JTM - E chora e arrepende-se de todo o mal que fez.
JS - Desculpe, Tolentino, mas não demos por isso. Aqui, pelo menos, não chegou uma palavra que signifique isso. O que está a dizer são palavras de ouro, mas que provavelmente estão no seu desejo. Você desejaria que assim fosse.
JTM - Há tanta gente a dizer isto!
JS - Meu caro: não me tiram nem sequer um grama ou um átomo da minha raiva contra a instituição chamada igreja católica. Eu não sou nenhum ferrabrás, nem nenhum enviado do demónio. Mas o que merece crítica, pode contar com a minha pessoa. Ao contrário do que diz, eu não sou intolerante. Radical, sim. E a isso não renuncio. É uma atitude muito exigente, moralmente exigente, que me leva a insurgir-me contra o que não me parece bem.
JTM - Eu não digo que o José Saramago é intolerante. Digo que as suas palavras de domingo foram intolerantes, o que é uma coisa diferente. Ninguém está imune à intolerância. Talvez os momentos mais difíceis do cristianismo tenham sido aqueles em que, fechados em nós próprios, achámos que temos a razão, ou que não errámos, ou que estamos costurados no interior de uma certeza. Há palavras nossas que iluminam e outras que enegrecem. A sua postura ética, atitude moral, a sua intransigência, enobrece-nos a todos. É bom que um escritor seja exigente. Isto não significa que nas palavras que proferiu nós não víssemos uma limitação muito grande. E na forma como o seu romance está construído, há também zonas de ambiguidade, a começar pelo "livro dos disparates". A Bíblia é um grande património da humanidade, é um lugar onde todos nos encontramos. Pela primeira vez, todas as componentes da sociedade estão presentes numa grande narrativa literária, porque precisamente a Bíblia não exclui. A Bíblia é um coral de vozes humanas. E por isso é tão importante o papel de Caim - ele é o nosso irmão...

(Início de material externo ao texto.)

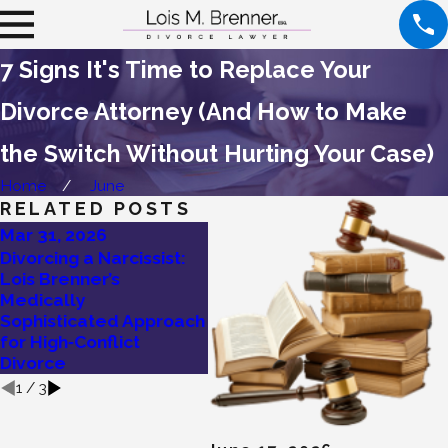
7 Signs It's Time to Replace Your
Divorce Attorney (And How to Make
the Switch Without Hurting Your Case)
Home
June
RELATED POSTS
Mar 31, 2026
Mar 25, 2026
Mar
Divorcing a Narcissist:
I’m Thinking of
Are
Lois Brenner’s
Divorcing! Should I Try
Con
Medically
Mediation First?
Her
Sophisticated Approach
to 
for High‑Conflict
Divorce
1
/
3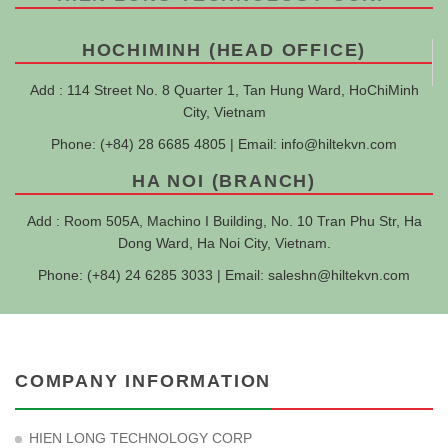
HOCHIMINH (HEAD OFFICE)
Add : 114 Street No. 8 Quarter 1, Tan Hung Ward, HoChiMinh
City, Vietnam
Phone: (+84) 28 6685 4805 | Email:
info@hiltekvn.com
HA NOI (BRANCH)
Add : Room 505A, Machino I Building, No. 10 Tran Phu Str, Ha
Dong Ward, Ha Noi City, Vietnam.
Phone: (+84) 24 6285 3033 | Email:
saleshn@hiltekvn.com
COMPANY INFORMATION
HIEN LONG TECHNOLOGY CORP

JS - Disse que é um coral, mas, sem querer ser frívolo - que não está nada na minha natureza, porque tomo tudo a sério -, com muitas desafinações.
JTM - Mas as desafinações fazem parte da história humana. É preciso amar a imperfeição!
JS - Não escrevi um livro sobre a Bíblia. Escrevi a partir de um episódio bíblico e construí uma história. Caim não foi um capricho de há uns meses, é algo que sempre me preocupou. A mim, a Bíblia permitiu-me escrever o que não estava dito - embora não tenha sido a primeira pessoa a fazê-lo.
JTM - Dizer isso é fazer um elogio extraordinário à Bíblia.
JS - Para terminar: escrevi, penso, alguns bons livros. No meu estado de espírito presente, considero este o meu melhor livro.
JTM - Tenho a humildade de não concordar. No conjunto da sua obra, este é um exercício, a par dos seus grandes livros.
JS - De exercício não tem nada, meu caro. Tire lá esses óculos e ponha outros, e leia-o como deve ser lido.
JTM - Li o livro com muita atenção e hei-de voltar a ele. Mas é uma narrativa que não tem a grande complexidade nem a invenção romanesca de outros romances. Mas percebo que esteja tremendamente ligado a este livro.
JS - Assim é. Dois homens de boa fé sempre se podem entender.
Versão integral do texto publicado na edição do Expresso de 24 de Outubro de 2009, 1.º Caderno, página 20 e 21.